Reverse engineering is a useful feature to facilitate the modeling and documentation of existing instances.  After the reverse engineering has been performed, the user can enrich the model created, by filling descriptions, recording constraints that were not obvious from the stored data, documenting relationships, etc…


Hackolade supports the reverse engineer of different types of data sources:

  • a JSON document: conversion of a basic JSON document into a Hackolade collection schema
  • a JSON Schema: conversion of a JSON Schema file into a Hackolade collection schema
  • a Data Definition Language file (DDL): from Oracle, Microsoft SQL Server, MySQL, PostgreSQL, Hadoop Hive
  • an XSD schema file from another ER tool, such as erwin, ER/Studio, PowerDesigner, or other
  • an Excel file template: for MongoDB only
  • a Mongoose schema: conversion of the JavaScript file containing a Mongoose schema, and transformation into a Hackolade collection schema
  • a MongoDB database: Hackolade accesses a MongoDB instance through a connection, samples the selected collection(s), and derives a Hackolade schema from the sampled data
  • a DynamoDB instance: Hackolade accesses DynamoDB either local or hosted at AWS.  It performs a sampling of the selected tables, and probalistically infers the Hackolade schema from the sampled data.
  • a Couchbase instance: Hackolade accesses a Couchbase instance through a connection, samples the selected bucket(s), and probalistically infers the Hackolade schema from the sampled data.
  • a Cosmos DB instance: Hackolade can reverse-engineer a local instance of Cosmos DB or hosted at Azure, using either the SQL API (previously known as DocumentDB API) or the MongoDB API.  The process performs a sampling of the selected collections and document types, and probalistically infers the Hackolade schema from the sampled data.
  • an Elasticsearch instance: Hackolade accesses an Elasticsearch instance through the REST API, samples the selected indices and types, and probalistically infers the Hackolade schema from the sampled data plus the retrieved mappings.
  • an HBase instance: Hackolade accesses an HBase instance through the REST API, reads the table and column family setup, then samples column qualifiers with JSON types to probabilistically infer the Hackolade schema from the sampled JSON data.
  • a Neo4j graph instance: Hackolade accesses a Neo4j instance through the REST API, and reads the Cypher setup for node labels and relationship types.
  • a Cassandra or DataStax (DSE) instance: Hackolade accesses a Cassandra instance through the REST API, reads the table and column setup, then samples columns with JSON types to probabilistically infer the Hackolade schema from the sampled JSON data.
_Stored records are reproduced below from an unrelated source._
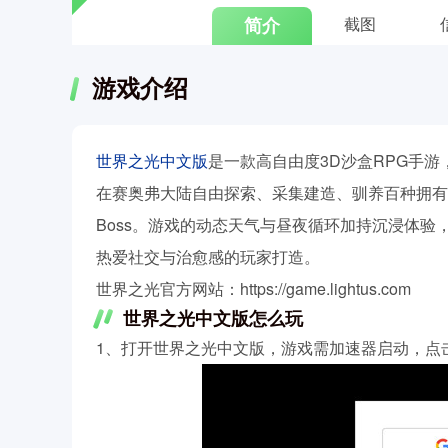
简介
截图
游戏介绍
世界之光中文版
是一款高自由度3D沙盒RPG手
在赛奥弗大陆自由探索、采集建造、驯养百种拥有
Boss。游戏的动态天气与昼夜循环加持沉浸体
热爱社交与治愈感的玩家打造。
世界之光官方网站：https://game.lightus.com
世界之光中文版怎么玩
1、打开世界之光中文版，游戏需加速器启动，点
This feature is also available via the Command-Line Interface.

Reverse-engineering of a MongoDB instance

This process includes a series of steps outlined below.  After going through the steps, the user is free to enrich the model for documentation purposes, and to generate forward-engineering scripts.

1. Choose the reverse-engineering function


2. Establishing a connection


TIP: please note, if you have instances with a very large number of databases, you may wish to declare a particular database directly in the connection string by appending the address with: /<name of the database you wish to access directly>, for example: localhost/NBA



For more information on the various authentication and encryption protocols, please consult these pages.


3. Selecting one or more collections


4. Sampling of one or more collections

In MongoDB 3.2, collections are sampled with the $sample operator via the /core/aggregation-pipeline. This provides efficient random sampling without replacement over the entire collection, or over the subset of documents specified by a query.


In MongoDB 3.0 and 2.6, collections are sampled via a backwards-compatible algorithm. It takes place in three stages:

- Hackolade opens a cursor on the desired collection, limited to at most 5000 documents sorted in descending order of the _id field.

- sampleSize documents are randomly selected from the stream, using reservoir sampling.

- Hackolade performs a query to select the chosen documents directly via _id.


Currently, sampleSize is set to 1000, 2500 or 5000 documents, via a user parameters in Tools > Options.


Note that this sampling mechanism is originally provided in Open Source by MongoDB, adapted to the specific needs of Hackolade.


5. Probabilistic inference of schema

From the sample set gathered above, measurable metrics can be applied to the schema, including schema depth and width, and class interactions, as described here:


Note that this inference mechanism is originally provided in Open Source by MongoDB, adapted to the specific needs of Hackolade.


In this step, when the instance being reverse-engineered is v3.2 and above, stored validator setup is leveraged as well, using the db.getCollectionInfos() method



6. Transformation into a Hackolade collection schema

In this final step, the derived schema needs to be converted and persisted into the Hackolade notation, so it can be visualized, adapted and enriched in the application.



Reverse-engineering of a DynamoDB instance

The process for DynamoDB is similar to the one for MongoDB.  Except that the connection protocol and the data query are of course adapted to the technology.


Reverse-engineering of a Couchbase instance

The process for Couchbase is similar to the one for MongoDB.  Except that the connection protocol and the data query are of course adapted to the technology.


Reverse-engineering of a Cosmos DB instance

The process for Cosmos DB is similar to the one for MongoDB.  Except that the connection protocol and the data query are of course adapted to the technology.